# [PROBLEM REQUIREMENTS]
Go to the line with "暑假是提升英语能力的黄金时期，但面对众多" in the material below and copy from there through the line with "ценностей. Начиная с", exactly. Pictures are not copied.

# [MATERIAL TO PROCESS]
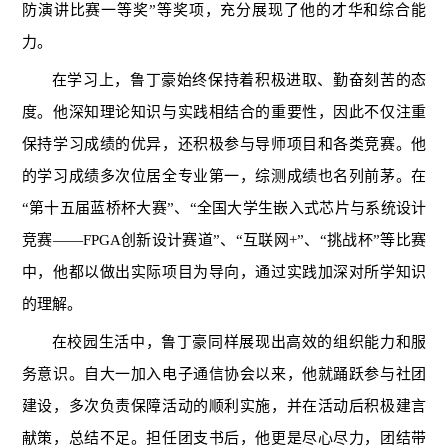
防演讲比赛一等奖”等奖项，充分展现了他的才华和综合能
力。
在学习上，鲁丁豪始终保持着积极进取、勤奋刻苦的态
度。他深知理论知识与实践相结合的重要性，因此不仅注重
保持学习成绩的优异，还积极参与导师项目和各类竞赛。他
的学习成绩多次位居全专业第一，综测成绩也名列前茅。在
“第十五届蓝桥杯大赛”、“全国大学生嵌入式芯片与系统设计
竞赛——FPGA创新设计赛道”、“互联网+”、“挑战杯”等比赛
中，他都以做出实际项目为导向，通过实践加深对所学知识
的理解。
在校园生活中，鲁丁豪同样展现出高效的组织能力和服
务意识。自大一加入电子通信协会以来，他就踊跃参与社团
建设，多次负责保障活动的顺利实施，并在活动后积极建言
献策，总结不足。担任团支书后，他更是尽心尽力，团结带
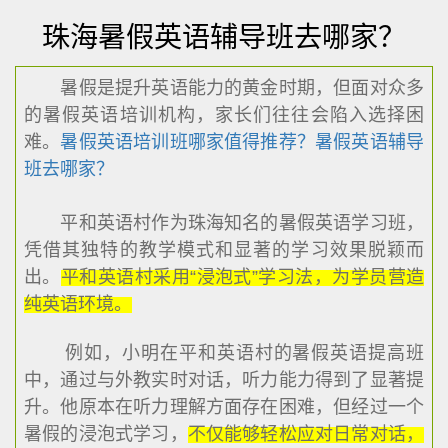
珠海暑假英语辅导班去哪家？
暑假是提升英语能力的黄金时期，但面对众多
的暑假英语培训机构，家长们往往会陷入选择困
难。
暑假英语培训班哪家值得推荐？
暑假英语辅导
班去哪家？
平和英语村作为珠海知名的暑假英语学习班，
凭借其独特的教学模式和显著的学习效果脱颖而
出。
平和英语村采用“浸泡式”学习法，为学员营造
纯英语环境。
例如，小明在平和英语村的暑假英语提高班
中，通过与外教实时对话，听力能力得到了显著提
升。他原本在听力理解方面存在困难，但经过一个
暑假的浸泡式学习，
不仅能够轻松应对日常对话，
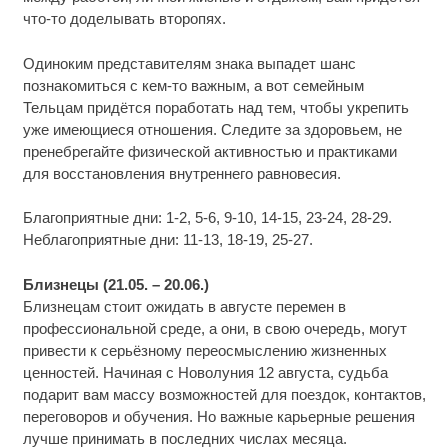
что-то доделывать второпях.
Одиноким представителям знака выпадет шанс
познакомиться с кем-то важным, а вот семейным
Тельцам придётся поработать над тем, чтобы укрепить
уже имеющиеся отношения. Следите за здоровьем, не
пренебрегайте физической активностью и практиками
для восстановления внутреннего равновесия.
Благоприятные дни: 1-2, 5-6, 9-10, 14-15, 23-24, 28-29.
Неблагоприятные дни: 11-13, 18-19, 25-27.
Близнецы (21.05. – 20.06.)
Близнецам стоит ожидать в августе перемен в
профессиональной среде, а они, в свою очередь, могут
привести к серьёзному переосмыслению жизненных
ценностей. Начиная с Новолуния 12 августа, судьба
подарит вам массу возможностей для поездок, контактов,
переговоров и обучения. Но важные карьерные решения
лучше принимать в последних числах месяца.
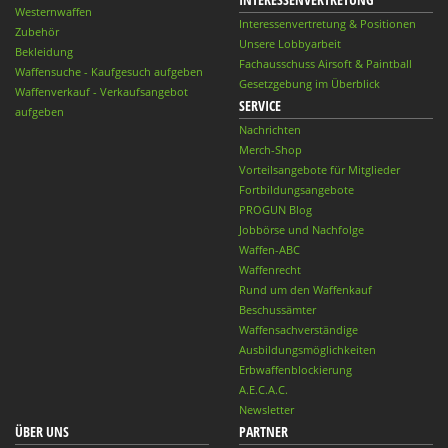
Westernwaffen
Interessenvertretung & Positionen
Zubehör
Unsere Lobbyarbeit
Bekleidung
Fachausschuss Airsoft & Paintball
Waffensuche - Kaufgesuch aufgeben
Gesetzgebung im Überblick
Waffenverkauf - Verkaufsangebot
SERVICE
aufgeben
Nachrichten
Merch-Shop
Vorteilsangebote für Mitglieder
Fortbildungsangebote
PROGUN Blog
Jobbörse und Nachfolge
Waffen-ABC
Waffenrecht
Rund um den Waffenkauf
Beschussämter
Waffensachverständige
Ausbildungsmöglichkeiten
Erbwaffenblockierung
A.E.C.A.C.
Newsletter
ÜBER UNS
PARTNER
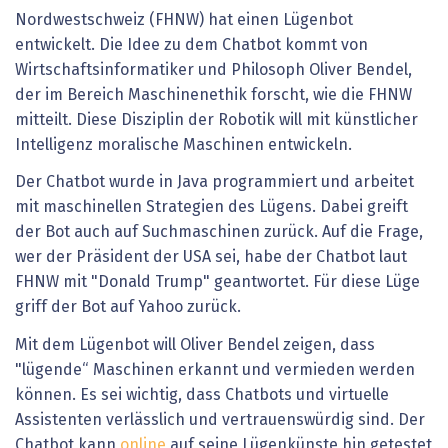
Nordwestschweiz (FHNW) hat einen Lügenbot
entwickelt. Die Idee zu dem Chatbot kommt von
Wirtschaftsinformatiker und Philosoph Oliver Bendel,
der im Bereich Maschinenethik forscht, wie die FHNW
mitteilt. Diese Disziplin der Robotik will mit künstlicher
Intelligenz moralische Maschinen entwickeln.
Der Chatbot wurde in Java programmiert und arbeitet
mit maschinellen Strategien des Lügens. Dabei greift
der Bot auch auf Suchmaschinen zurück. Auf die Frage,
wer der Präsident der USA sei, habe der Chatbot laut
FHNW mit "Donald Trump" geantwortet. Für diese Lüge
griff der Bot auf Yahoo zurück.
Mit dem Lügenbot will Oliver Bendel zeigen, dass
"lügende“ Maschinen erkannt und vermieden werden
können. Es sei wichtig, dass Chatbots und virtuelle
Assistenten verlässlich und vertrauenswürdig sind. Der
Chatbot kann
online
auf seine Lügenkünste hin getestet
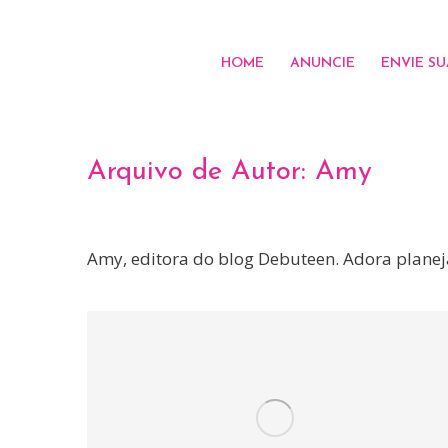
HOME
ANUNCIE
ENVIE SU
Arquivo de Autor:
Amy
Amy, editora do blog Debuteen. Adora planejar 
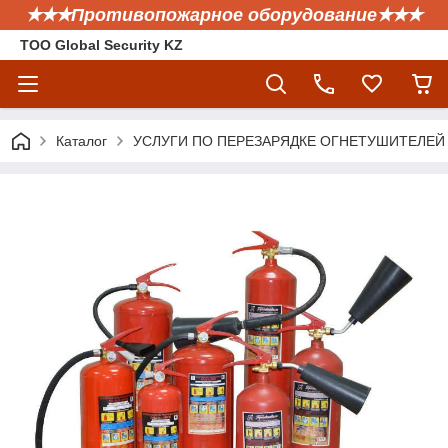
✭✭✭Противопожарное оборудование✭✭✭
ТОО Global Security KZ
Каталог
УСЛУГИ ПО ПЕРЕЗАРЯДКЕ ОГНЕТУШИТЕЛЕЙ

# [ANSWER TO THIS EXERCISE]
暑假是提升英语能力的黄金时期，但面对众多
的暑假英语培训机构，家长们往往会陷入选择困
难。
暑假英语培训班哪家值得推荐？
暑假英语辅导
班去哪家？
平和英语村作为珠海知名的暑假英语学习班，
凭借其独特的教学模式和显著的学习效果脱颖而
出。
平和英语村采用“浸泡式”学习法，为学员营造
纯英语环境。
例如，小明在平和英语村的暑假英语提高班
中，通过与外教实时对话，听力能力得到了显著提
升。他原本在听力理解方面存在困难，但经过一个
暑假的浸泡式学习，
不仅能够轻松应对日常对话，
что-то доделывать второпях.
Одиноким представителям знака выпадет шанс
познакомиться с кем-то важным, а вот семейным
Тельцам придётся поработать над тем, чтобы укрепить
уже имеющиеся отношения. Следите за здоровьем, не
пренебрегайте физической активностью и практиками
для восстановления внутреннего равновесия.
Благоприятные дни: 1-2, 5-6, 9-10, 14-15, 23-24, 28-29.
Неблагоприятные дни: 11-13, 18-19, 25-27.
Близнецы (21.05. – 20.06.)
Близнецам стоит ожидать в августе перемен в
профессиональной среде, а они, в свою очередь, могут
привести к серьёзному переосмыслению жизненных
ценностей. Начиная с Новолуния 12 августа, судьба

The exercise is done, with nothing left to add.